Blown air heating: does this work only on diesel or on 240 volts as well?

Water heating: does this work on 240v as well as diesel? does it have a calorifier to heat the water from the vehicle engine?

Does it have the system where the engine can be heated from the Eberspacher?

Any other information on the Eberspacher system in the Starblazer XL installation would be useful too.

Thanks,

Harvey


----------



## robwat (May 12, 2007)

*Eberspacher*

Our first van which was an Autocruise Starburst also had the combi tronic. This works from Diesel and Mains for water and heating. We had a 2005 reg and I am assuming yours is the same. You can also run the heating from diesel while on the move. It is a very good system but very noisy on start up and can be a bit wearing if you go away when the weather is colder as it reaches temperature stops then restarts when the temperature falls. I will check if I still have the manual but I think it went with the van. If you phone Autocruise or Eberpacher they should be able to help. From memory you can download the manual from the Eberpacher website.


----------



## ingram (May 12, 2005)

*Re: Eberspacher*



robwat said:


> Our first van which was an Autocruise Starburst also had the combi tronic. This works from Diesel and Mains for water and heating. We had a 2005 reg and I am assuming yours is the same. You can also run the heating from diesel while on the move. It is a very good system but very noisy on start up and can be a bit wearing if you go away when the weather is colder as it reaches temperature stops then restarts when the temperature falls. I will check if I still have the manual but I think it went with the van. If you phone Autocruise or Eberpacher they should be able to help. From memory you can download the manual from the Eberpacher website.


Thanks robwat,
I am viewing a motorhome tomorrow which has this system and knowing nothing about it, is the reason for the question.

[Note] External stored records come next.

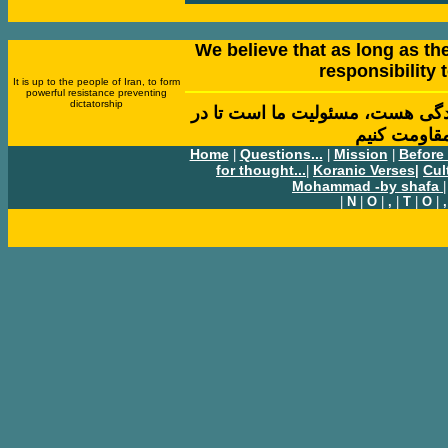
We believe that as long as ther
responsibility t
It is up to the people of Iran, to form
powerful resistance preventing
dictatorship
 زندگی هست، مسئوليت ما است تا در
مقاومت کنيم
Home
Questions...
Mission
Before
|
|
|
for thought...
Koranic Verses
Cul
|
|
Mohammad -by shafa
|
|
N
|
O
|
,
|
T
|
O
|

I have googled for Eberspacher Combitronic but keep getting other Eberspacher models so I suspect the Combi may not now be made .....

will still appreciate anyone elses input.
Thanks,

Harvey


----------



## robwat (May 12, 2007)

*Instructions*

Found this on the Eperspacher.com site under Support and Downloads. I am not sure of your model number but chances are it is included. If not visit the site where I am sure you will find it.


----------



## ingram (May 12, 2005)

*Re: Instructions*



robwat said:


> Found this on the Eperspacher.com site under Support and Downloads. I am not sure of your model number but chances are it is included. If not visit the site where I am sure you will find it.


Excellent robwat, thanks a million: just what I wanted: I'm not positive about the model but it is one of the all singing / dancing ones .... anyway we have bought the 'van today so the old silver and black avatar may change soon ......... 

Harvey


----------